これは自分だけかもしれないけど、定時で絶対に終わらせる場合と、残業を4−5時間しても良い場合、もしくは無制限に残業できる場合では、ペース配分が当然変わる。定時で帰りたいときはもう100%で頑張る。でも、残業してもよければ、少しペースを抑えて体力配分をする。朝までかかるような作業なら、腹ごしらえして、ちょっとリラックスして、作戦を練ってから着手する。
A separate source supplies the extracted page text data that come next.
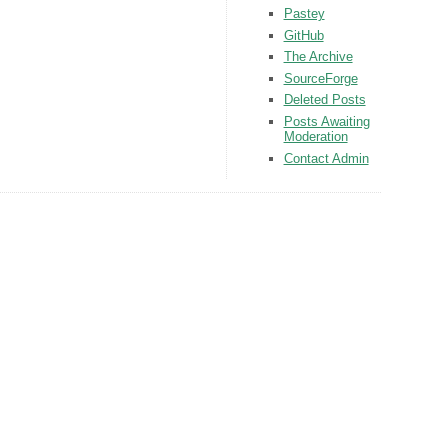
Pastey
GitHub
The Archive
SourceForge
Deleted Posts
Posts Awaiting
Moderation
Contact Admin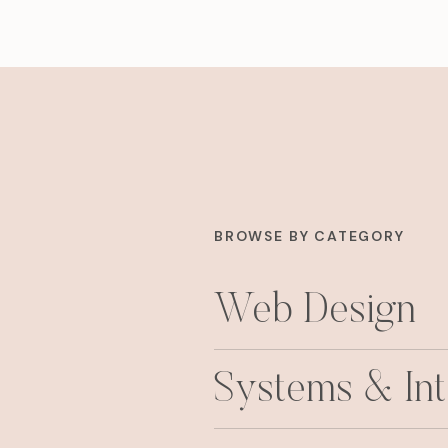
BROWSE BY CATEGORY
Web Design
Systems & Int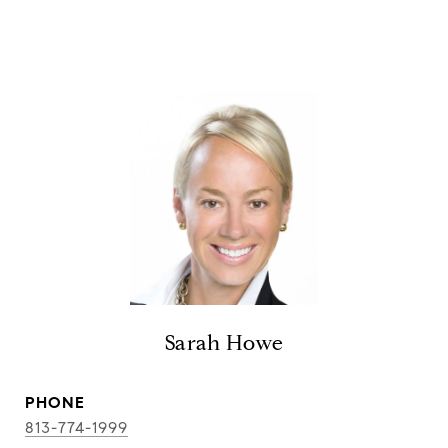
Sarah Howe
PHONE
813-774-1999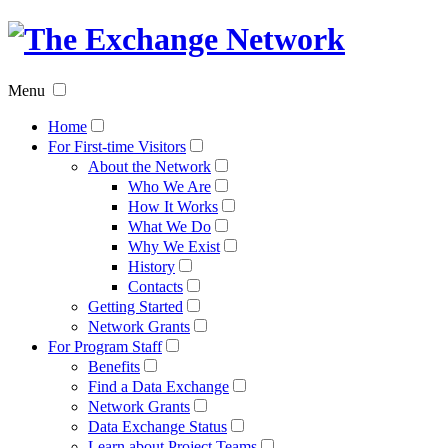
The
Exchan
Menu
Networ
Home
For First-time Visitors
About the Network
Who We Are
How It Works
What We Do
Why We Exist
History
Contacts
Getting Started
Network Grants
For Program Staff
Benefits
Find a Data Exchange
Network Grants
Data Exchange Status
Learn about Project Teams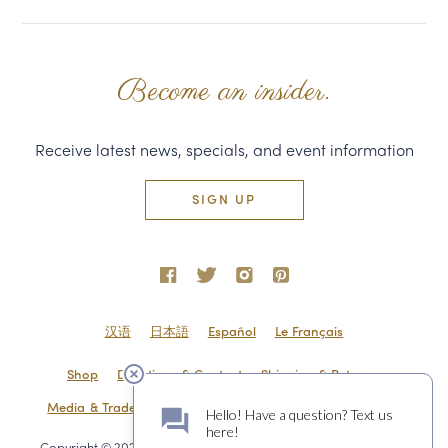
Become an insider.
Receive latest news, specials, and event information
SIGN UP
汉语
日本語
Español
Le Français
Shop
Directions & Contact
Shipping & Returns
Media & Trade
Employment
Privacy Policy
Sitemap
Copyright © 2020 Domaine Carneros 1240 Duhig Rd., Napa, CA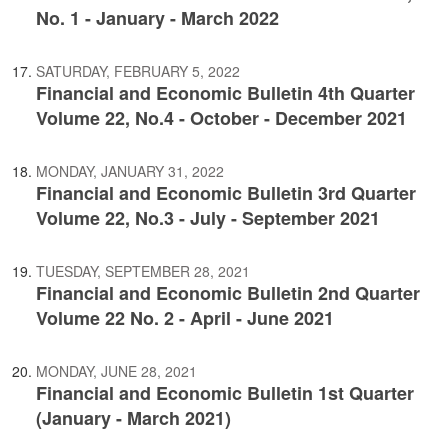
No. 1 - January - March 2022
SATURDAY, FEBRUARY 5, 2022
Financial and Economic Bulletin 4th Quarter
Volume 22, No.4 - October - December 2021
MONDAY, JANUARY 31, 2022
Financial and Economic Bulletin 3rd Quarter
Volume 22, No.3 - July - September 2021
TUESDAY, SEPTEMBER 28, 2021
Financial and Economic Bulletin 2nd Quarter
Volume 22 No. 2 - April - June 2021
MONDAY, JUNE 28, 2021
Financial and Economic Bulletin 1st Quarter
(January - March 2021)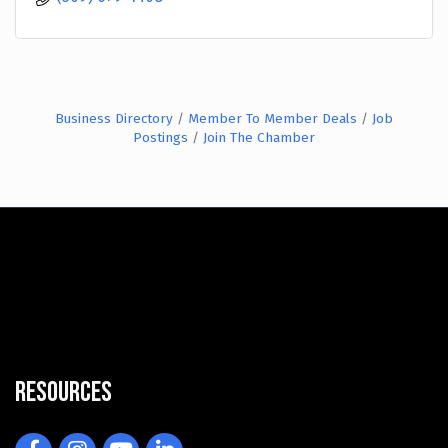
Business Directory
Member To Member Deals
Job
Postings
Join The Chamber
Resources
Facebook
Instagram
YouTube
LinkedIn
多分、これは限られた自分の頭脳や身体のエネルギーを枯渇させないための生存術だと思う。

まとめ

ロボットやRPAを含めて単純作業を自動化するのは、働き方改革に通じると思う。しかし、一方でそんなことをしたら自分の仕事がなくなってしまい給料が下がるとか、失業すると懸念する人もいる。そんな人の不安を払拭させるように、より複雑な仕事をするような職場環境や文化を醸成することは簡単ではないけど重要だ。以前も投稿したけど、アイリスオーヤマの大山会長から「中国の工場では、自由に使えるロボットを余剰に用意していて、工員はロボットを活用して作業効率を高めることができる。そして、成果に応じて工員の給料をあげる。結果として、社員の給料はあげるが、全体としての人件費は下がる。」という説明を聞いたことを思い出す(参考)。これは一つの理想形だろう。使えるものはなんでも使って、作業効率を高め、少ない労働時間で多くの成果をあげる。そんな風に、仕事の改革が仕事となることが働き方改革の柱になれば日本の社会や会社ももっと強くなるような気がする。